La productora consideró que, paralelamente a la imposición del arancel, se debieron tomar en cuenta ciertos parámetros para proyectar a los productores nacionales de calzado como competidores externos.

Para ello es necesario, dijo, incluir técnicas de moda y diseños. “A mí me llegó más trabajo, mis pedidos aumentaron hasta en un 300%, pero no lo pude cumplir porque necesitaba más obreros”, afirmó Miranda.

Esta apreciación es similar a la del sector textil. La gerenta de Industrial y Comercial 3 B, Tatiana Quintero, se mostró preocupada por lo que podría suceder cuando se quite el arancel y los pequeños y medianos productores vuelvan a quedar en desventaja con las confecciones foráneas.

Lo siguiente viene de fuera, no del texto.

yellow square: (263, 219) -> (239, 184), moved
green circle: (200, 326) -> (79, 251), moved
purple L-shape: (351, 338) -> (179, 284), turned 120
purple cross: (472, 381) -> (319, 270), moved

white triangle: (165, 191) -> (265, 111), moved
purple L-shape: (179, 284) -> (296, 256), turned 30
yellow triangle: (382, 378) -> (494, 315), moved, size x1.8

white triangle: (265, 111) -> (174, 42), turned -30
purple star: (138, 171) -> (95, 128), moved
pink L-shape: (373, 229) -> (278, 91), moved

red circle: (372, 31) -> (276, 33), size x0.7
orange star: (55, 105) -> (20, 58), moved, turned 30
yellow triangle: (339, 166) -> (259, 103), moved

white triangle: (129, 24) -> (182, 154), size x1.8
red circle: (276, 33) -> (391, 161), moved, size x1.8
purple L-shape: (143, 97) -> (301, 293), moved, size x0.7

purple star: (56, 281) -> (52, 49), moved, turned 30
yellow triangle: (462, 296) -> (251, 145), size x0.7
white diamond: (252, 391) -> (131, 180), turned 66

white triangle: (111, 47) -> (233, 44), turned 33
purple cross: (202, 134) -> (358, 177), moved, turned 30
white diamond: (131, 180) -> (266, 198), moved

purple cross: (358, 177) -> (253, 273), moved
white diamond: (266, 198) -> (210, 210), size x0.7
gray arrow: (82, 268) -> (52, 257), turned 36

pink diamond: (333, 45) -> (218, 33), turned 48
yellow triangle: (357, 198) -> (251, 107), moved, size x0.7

“No todos los que se dedican a esta actividad están altamente calificados, no es simplemente coser por coser, sino tener todos los complementos para ser eficientes en las confecciones y aplicar la tecnificación”, explicó.

La presidenta de la Cámara de Calzado de Tungurahua, Liliana Villavicencio, afirmó que pese al crecimiento del sector que pasó de 600 talleres en el 2008 a 3.500 en el 2011, se registran falencias en cuanto a la preparación de personas y especialización técnica.

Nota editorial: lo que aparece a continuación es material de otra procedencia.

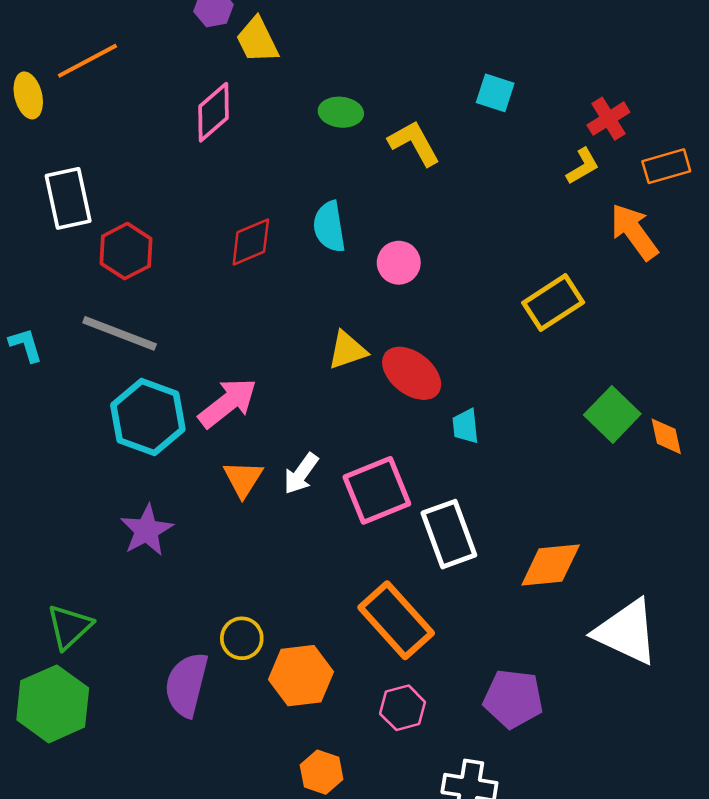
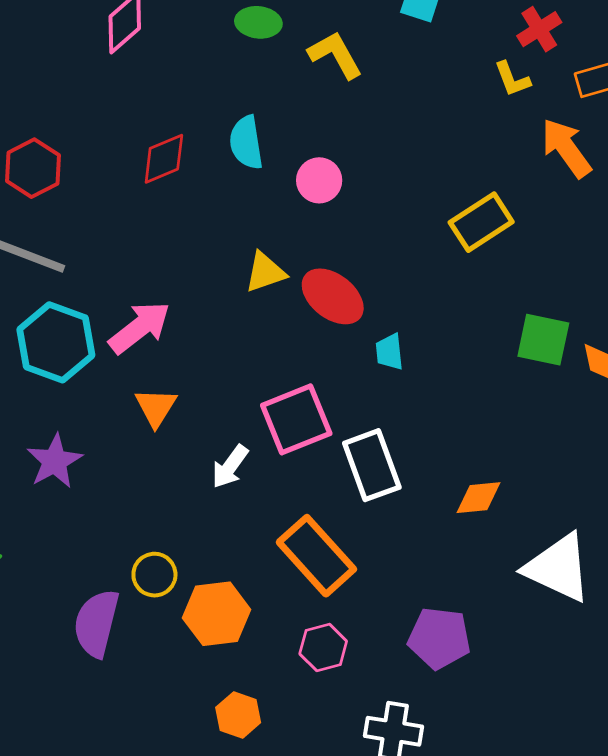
yellow L-shape: (583, 166) -> (512, 79), turned 99
green square: (612, 414) -> (543, 340), turned -32
white arrow: (301, 474) -> (230, 467), moved
orange diamond: (551, 565) -> (478, 498), size x0.7

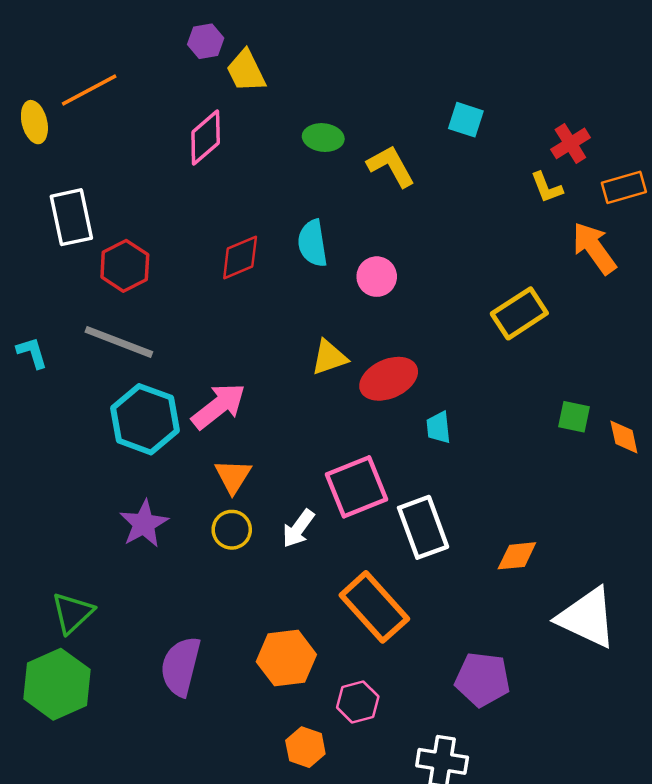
red ellipse: (333, 296) -> (389, 379), turned -62
green square: (543, 340) -> (574, 417), size x0.7
yellow circle: (154, 575) -> (232, 530), moved
pink hexagon: (323, 647) -> (358, 702), moved

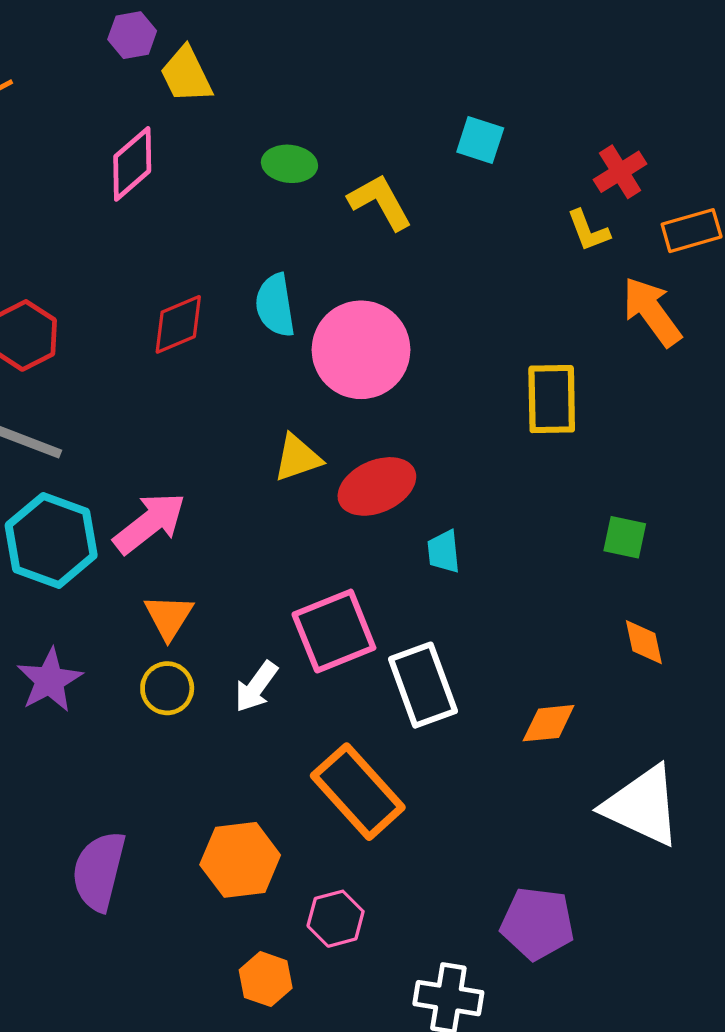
pink circle: (377, 277) -> (361, 350), size x1.8
yellow rectangle: (519, 313) -> (552, 399), turned -58
orange diamond: (624, 437) -> (644, 642), moved
purple pentagon: (482, 679) -> (537, 923), moved

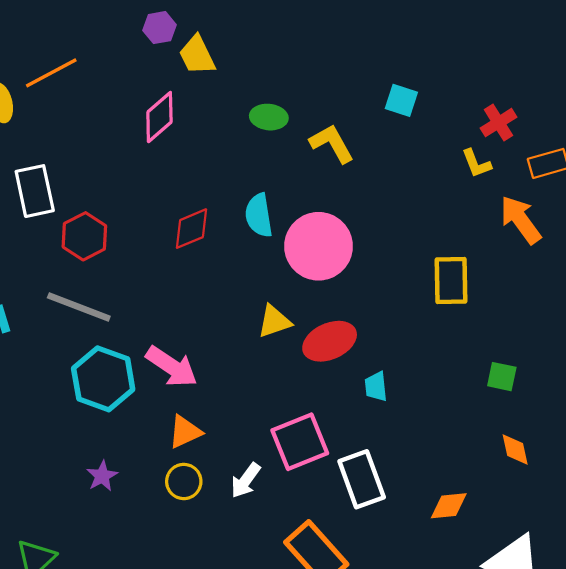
pink arrow: (150, 523) -> (172, 367), turned 72
orange triangle: (169, 617) -> (185, 432), turned 33
purple star: (50, 680) -> (102, 476), size x0.7

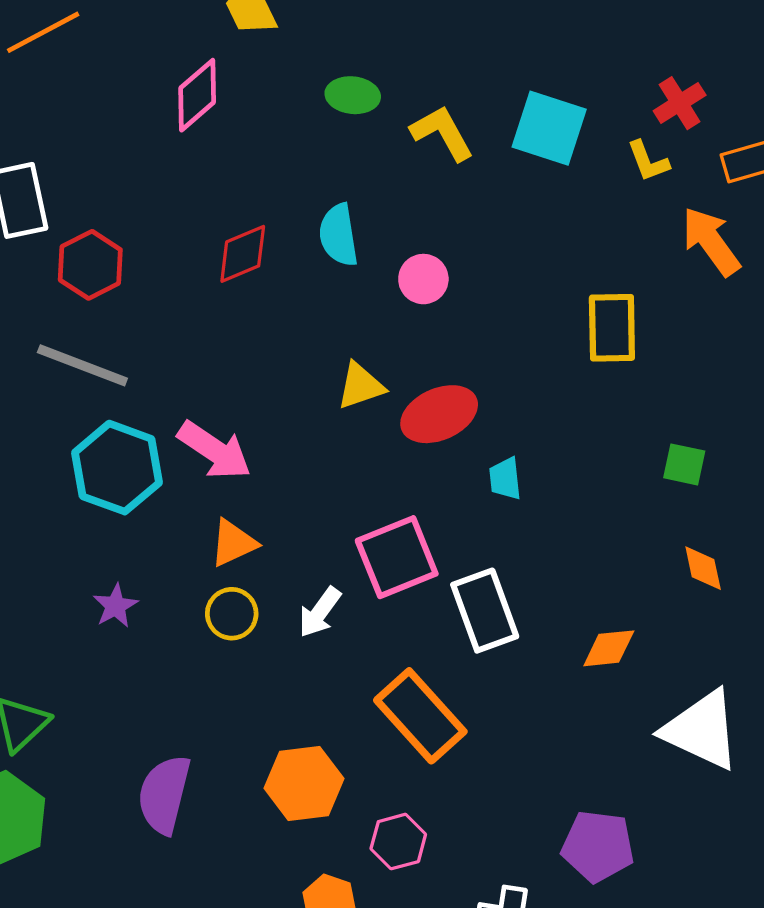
cyan square: (401, 100) -> (549, 128), moved, size x1.6
pink circle: (319, 246) -> (423, 279), size x0.5

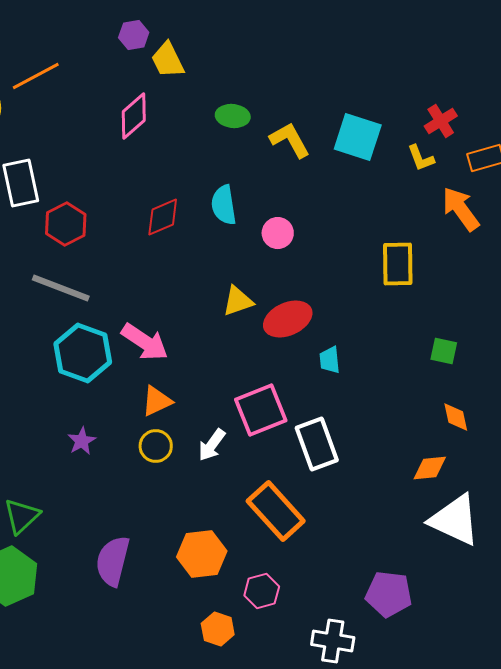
orange diamond: (609, 648) -> (430, 468), moved

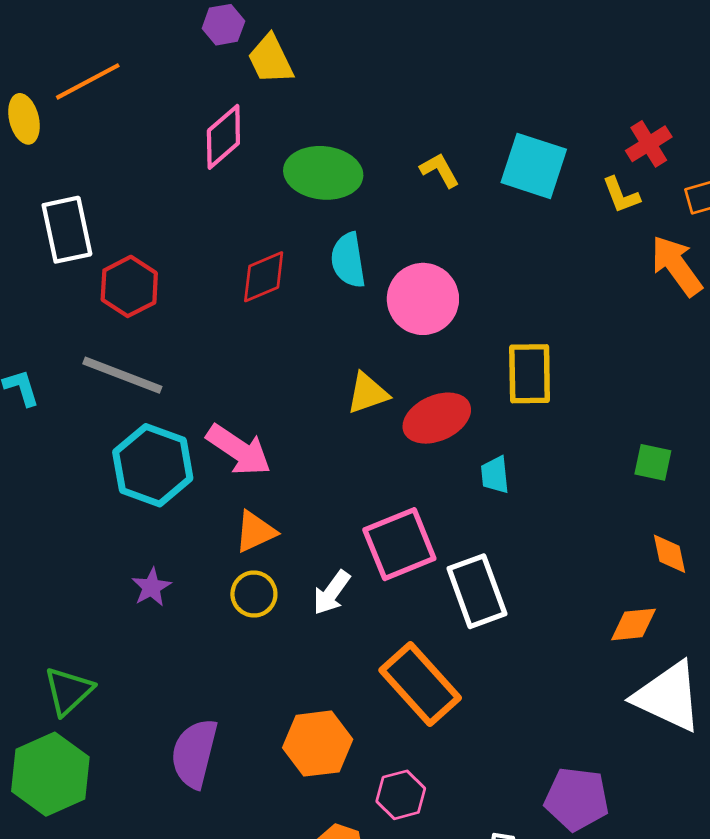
green ellipse: (233, 116) -> (323, 173), moved, size x1.6
yellow L-shape: (290, 140) -> (440, 170), size x0.7
pink circle: (278, 233) -> (423, 299), size x1.6
yellow rectangle: (398, 264) -> (530, 374), moved

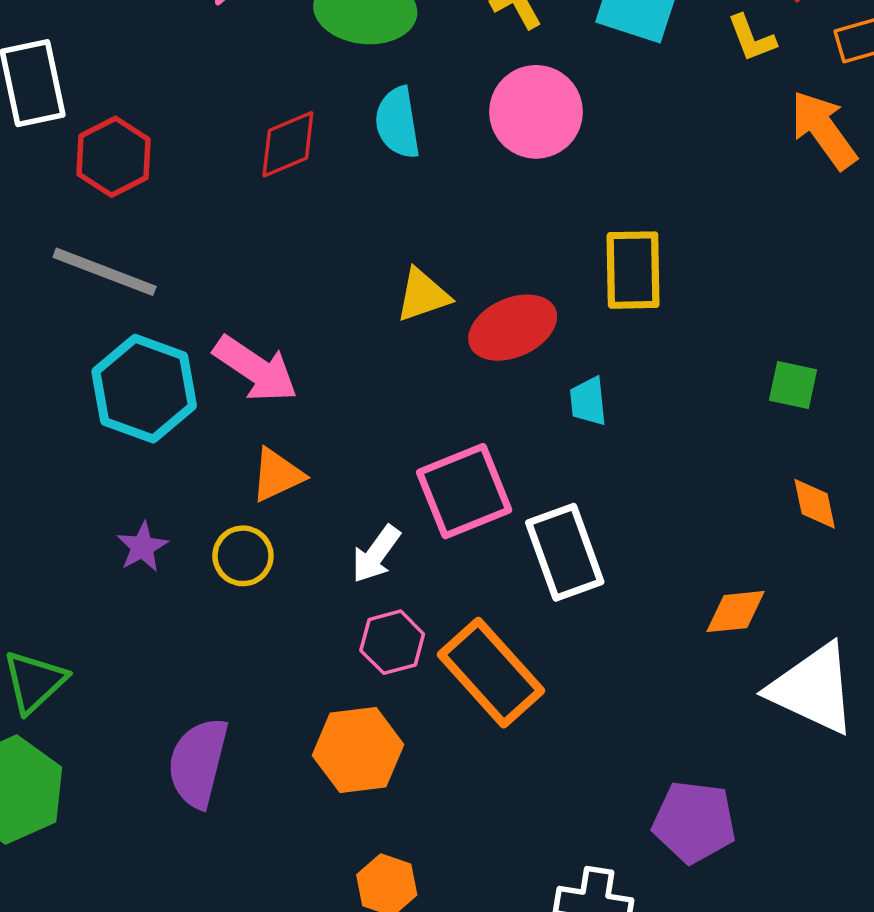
pink circle: (423, 299) -> (536, 112), moved
yellow circle: (254, 594) -> (243, 556), moved
orange diamond: (633, 624) -> (736, 612), moved
pink hexagon: (401, 795) -> (392, 642), moved

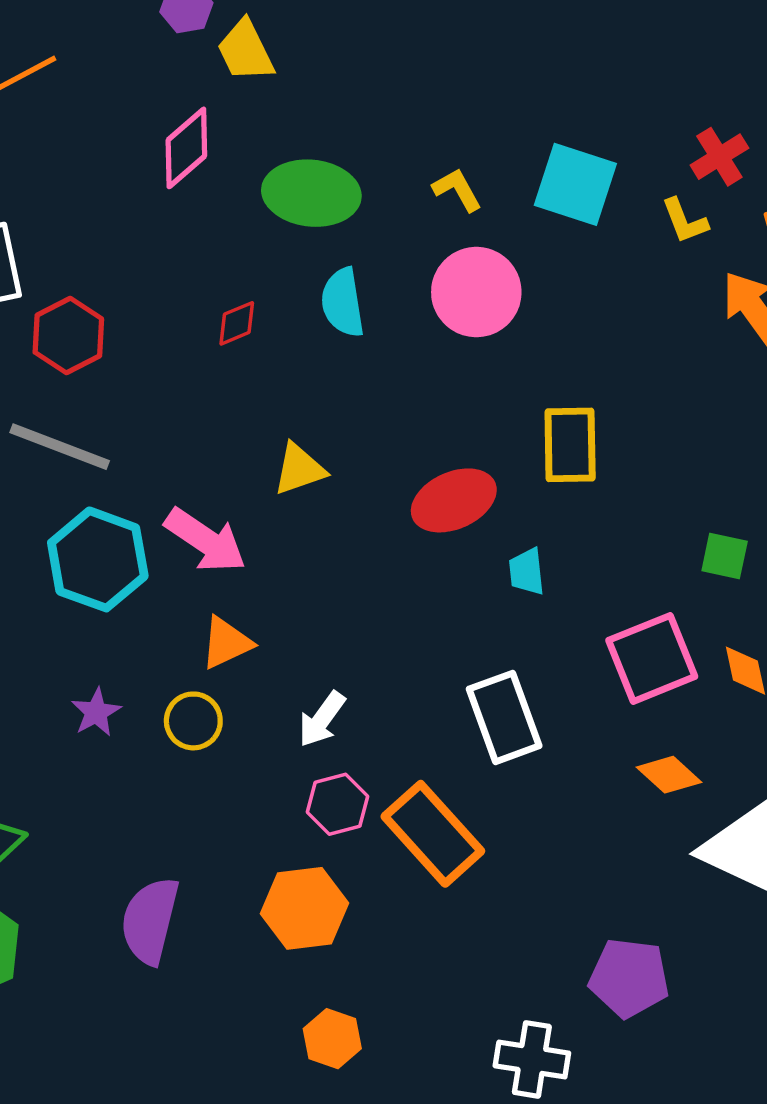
red diamond: (288, 144) -> (237, 323), size x0.7
yellow triangle: (423, 295) -> (299, 469), moved
pink square: (464, 491) -> (652, 658), moved
orange diamond: (736, 612) -> (669, 775), turned 48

Eso, a su criterio, ha sido un “limitante” para un mayor desarrollo. Villavicencio explicó que por ello presentarán al gobierno un programa de estudios para plantear un tecnologado en la fabricación de calzado.

“De pronto el crecimiento para el 2011 hubiese sido más factible si hubiéramos tenido la mano de obra calificada y personal técnico adecuado en los procesos de producción de calzado”, refirió.

El presidente de la Asociación de Industriales Textileros del Ecuador, Javier Díaz, aseveró que el 2011 fue “aceptable” para el sector.

Sin embargo, hace énfasis en que existe un déficit de personal calificado, que bordearía los 15.000 obreros.

En los comercios de la Bahía, los negocios refieren del crecimiento del producto ecuatoriano, sin embargo, lo importado sigue con mayor preferencia.

“La gente prefiere pagar más para llevarse zapatos con nuevos modelos, los zapatos ecuatorianos son los mismos. Los que más nos compran son los que vienen de Perú y Colombia”, dijo William León, de la Asociación Bacascarbo.

En tanto, las importaciones de calzado y prendas de vestir no han registrado una caída en términos monetarios, aunque en volumen el calzado tuvo un ligero descenso.

Importaciones. Prendas. Según datos del Servicio Nacional de Aduana (Senae), la importación de prendas y sus complementos creció en un 55,67% en el 2011, es decir, subió de US$140,84 millones a US$219,25 millones.

Calzado y accesorios. Este creció de US$104,45 millones en el 2010 a US$131,60 millones en el 2011. Pero el volumen de importación se redujo de 8,47 millones de kilos a 8,08 millones.